Most of the Cyclades islands are one-horse economies. Nearly all the people you will meet during your stay – guest house owners, restaurateurs and guides, obviously, but also local officials, doctors and lawyers – are only there because of people like you: if tourists did not pump money into the veins of the local economy, they would eventually all go somewhere else and leave the island to the goatherds. The one exception to this rule is Milos.

"Milos harbour - Mining Hikes in Milos"

In Milos alone, tourism is not the only show in town. Long before tourism came into being, literally thousands of years before the first batch of sun-starved palefaces rode ashore, mining was a thriving industry in this part of the world, and it continues to thrive to this very day.

Mining and tourism are the strangest of bedfellows. Very few of the (former) coal mining towns in Scotland or Northern England lead double lives as major tourist destinations, but Milos manages to pull this trick off remarkably well, keeping the two industries rigorously apart.

Mining does not at all intrude upon tourism, and you can spend two splendid weeks on Milos without being aware that some major digging is going on, often only a few hundred metres away.

"Part of an old mine in Milos - Mining hikes in Milos"

It is only recently that the first signs have emerged for a rethink of this “never the twain shall meet” policy. The idea that the long history and the continued existence of mining are nothing to hide away and that they can, conversely, enrich and enhance the holiday experience of the island’s visitors is still very fresh.

The initiative is headed by the Milos Mining Museum which has released a series of walks (with maps and bilingual guides) that are designed to inform the visitor about the island’s long association with the mining industry – and to introduce him to some of the visually stunning landscapes that mining has left behind.

There are, currently, seven such walks, and you can download them all HERE. It must be said, however, that not all of these walks are equally convenient.

For some of the routes, you need a car, because that’s how they are laid out, with hiking excursions into different parts of the countryside being connected by short drives. A few of the routes pose logistical challenges even if you do have a car because they start and end in different places that are both difficult to access by public transport (the little there is on Milos).

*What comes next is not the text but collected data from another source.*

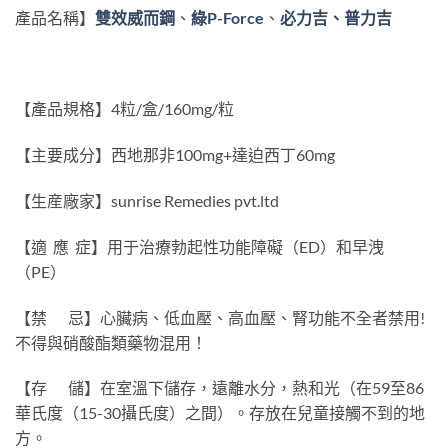
產品名稱】
雙效威而鋼
、
綠P-Force
、
必力吉、普力吉
【產品規格】4粒/盒/160mg/粒
【主要成分】西地那非100mg+達迫西丁60mg
【生産廠家】sunrise Remedies pvt.ltd
【適 應 症】用于治療勃起性功能障礙（ED）和早洩
（PE）
【禁 忌】心臟病、低血壓、高血壓、腎功能不全者禁用!
不得與硝酸酯類藥物混用！
【存 儲】在室溫下儲存，遠離水分，熱和光（在59至86
華氏度（15-30攝氏度）之間）。存放在兒童接觸不到的地
方。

One walk (no. 7 on the list) closely resembles the walk we did for our last post (with a few excursions to mining sites added on).

Walk no. 2 takes you over a distance of app. 13 km from the salt mines of Alyki to the ancient Fyriplaka volcano (and its rich deposits of perlite, an important insulation material) and back. This walk is (just about) doable without having a car when you are based in Adamas (the island’s only “proper town”) because the trailhead is only about 2 km down the coast from there.

Most obviously interesting, however, is walk no. 4, a circular hike of 12 km around the village of Pollonia on the island’s northeastern coast – also note that you may very well be based in this area because this part of Milos hosts many hotels and holiday lets.

The walk takes you to Aggeria, one of the largest bentonite mines in the world. (Bentonite is mainly used in industrial drilling, but also for cat litter) and a true sight to behold …

"a working mine in Milos - Mining hikes in Milos"

… as well as to Philakopi, one of the Aegean Sea’s most important prehistoric settlements.

"Prehistoric settlement in Philakopi - Mining hikes in Milos"

Prehistoric settlement in Philakopi

Philakopi documents the island’s long association with mining: the settlement was most likely established as a trading point for obsidian, perhaps as long as 3000 years ago, and flourished for many centuries until it was washed into the sea – nobody knows exactly what happened, whether it was destroyed by some sort of natural catastrophe or abandoned first and eroded later.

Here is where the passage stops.